By Becky Cook

 

Once again, it’s time to downsize, to sort and purge boxes of keepsakes, documents, and pictures. A letter, dated January 29, 1997, came to the fore. It was written by me to our third son, an African-American, who became like a son to us when he was a student at Berea College in Kentucky, a school founded on and dedicated to principles of racial integration along with academic excellence. We want to believe that the racial divide in our world has faded. But it seems to have only taken on new dimensions. I’m compelled to think that in 2015, as a people, we STILL need to work hard to promote the things that unite us, not what makes us different. Permit me to share a bit of this story using pieces of the above mentioned letter.28Blade Picture 2 001

 

Throughout the years of our connection with Vance, he and his biological family are like part of our family. Our relationship developed when he was a student athlete at Berea College and we were closely linked with the support system provided for the basketball players. After graduating from Berea in 1983, Vance began a long career with The Kroger Co. beginning as Human Resources Coordinator in the Louisville Distribution Center. He became a trustee of the college and has served in that capacity for a number of years. He often makes the 2-½ hour trip from his home in Louisville to his alma mater to attend board meetings and other events. In January, 1997, Vance made an early drive to Berea to speak to a college class, followed by a large meal and visiting with some faculty members. Before leaving town he stopped at the preschool where I taught to chat and exchange hugs with me, his “other mom”. As one might guess he was fatigued, but also relaxed and renewed, as he started his drive home. On the way, however, Vance fell asleep at the wheel. His car ran off the road and into a ravine. He had a brush with death. As soon as he got through the post-accident ordeal and arrived safely home, he phoned to share the fresh news with us. I was grateful he had stopped by my work earlier in the day. Even more, I was touched and moved that he wanted me and John to know immediately of the news about his personal traumatic event.

 

 

 

 

 

January 29, 1997

Dear Vance,

           

           

            In this moment of shock and wonder I am at a loss for words. And yet, I am so touched by the events of the last 24 hours that I feel compelled to write you.

 

            It’s certain that God is in control and that the unfolding of His work in our lives is nothing short of miraculous. But, He did not give us an unlimited amount of time. When I think of the horror that could have happened to you on the road, I realize Who‘s in control and I‘m so grateful He faithfully carried you through.

 

            I won’t dwell on all that makes us different, because it is in the spirit of family we share what matters most. It transcends blood ties in a unique way. I feel I could talk with you about anything….and have! It’s been a joy to watch you mature and develop personally and professionally. I’m pleased that David and Steve have you as their big brother. How fortunate for Alivia and Percy to have you and Vivian for parents. Their lives are rich and full and fun because of you both. Your commitment and dedication to Berea now extends to almost disastrous lengths. I suspect you will maintain that devotion all your life. . . . . . . . . .

 

            It’s really unnecessary to demonstrate how Vance remains part of our family for life! There are more stories than there is time to tell. To this day, he touches base using texts, emails, and phone calls. During the half time of one home basketball game (also Valentine’s Day) Vance presented me with a bouquet of flowers in front of a whole gymnasium full of people.

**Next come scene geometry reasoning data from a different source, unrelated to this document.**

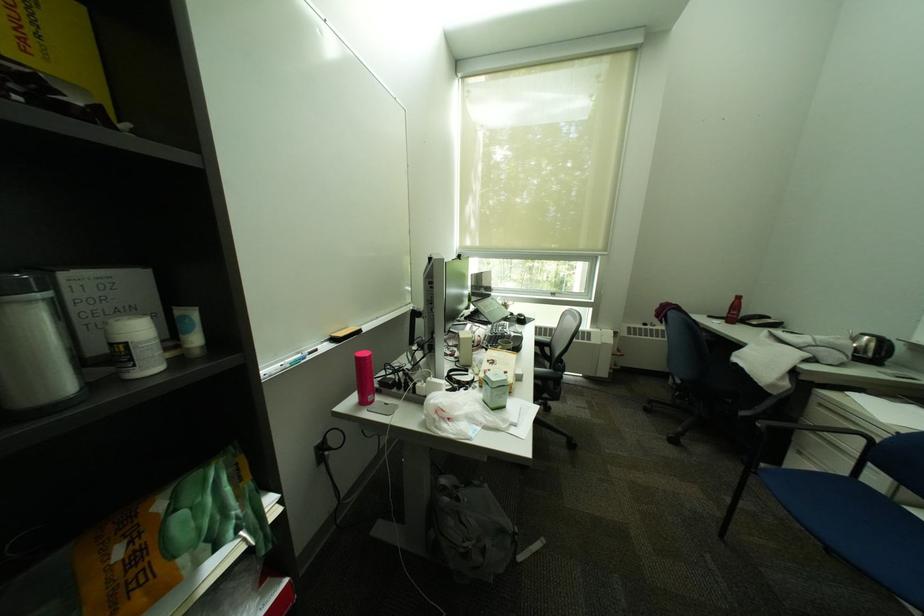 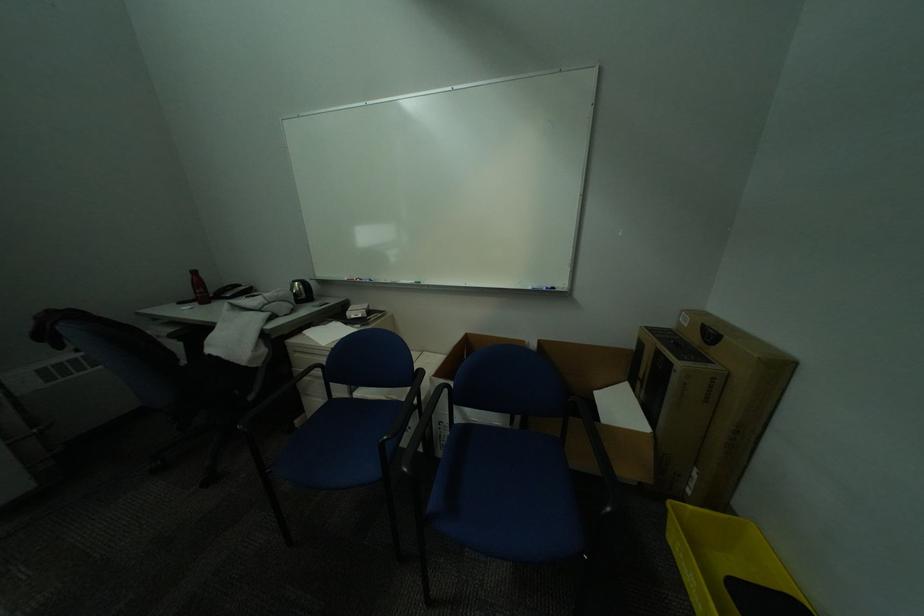 How did the camera likely rotate?

The rotation direction of the camera is right-down. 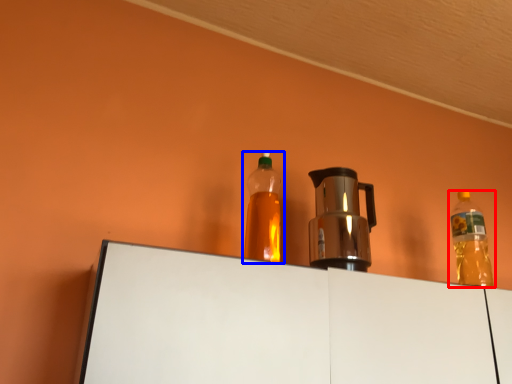 Question: Among these objects, which one is nearest to the camera, bottle (highlighted by a red box) or bottle (highlighted by a blue box)?

Choices:
 (A) bottle
 (B) bottle

Answer: (B) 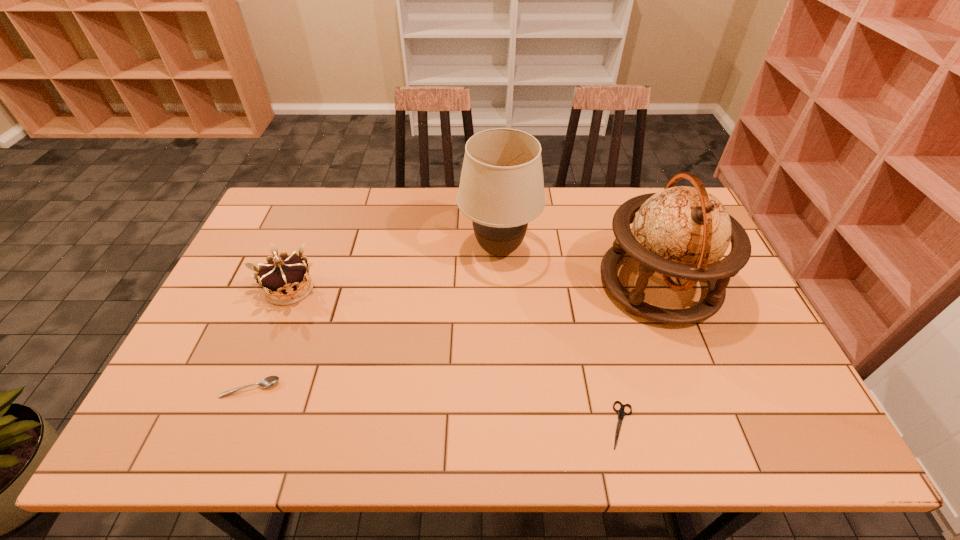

He and his bride, Vivian, chose our church as the site for their wedding. John and I are “Grandma Becky” and “Grandpa John” to their beautiful children Alivia and Percy. And our grandchildren are linked with them like cousins. We try to participate in milestone events of each other’s lives. When our granddaughter Sarah arrived at Western Kentucky University to complete her college degree, she became linked with her “cousin“ Percy Blade who was also a student there. They became fast friends and spent many hours of their free time “hanging out together.” Sarah loved/loves to cook and Percy has a hollow leg. He often ended up at her place to sample her newest culinary creations. We all laughed when she told us there wasn’t a pot big enough to make the volume of spaghetti needed to fill Percy’s hollow leg. . . or even his tummy!

 

Our move to North Carolina in 2000 severely hampered our chance to have family gatherings with ANY of our children and grandchildren. But we make every effort to get together when we can, in joy or sorrow. For all that makes us different, our union in God’s love is all that matters. And in this hour of our nation and world, we pray we can find ways to pull together.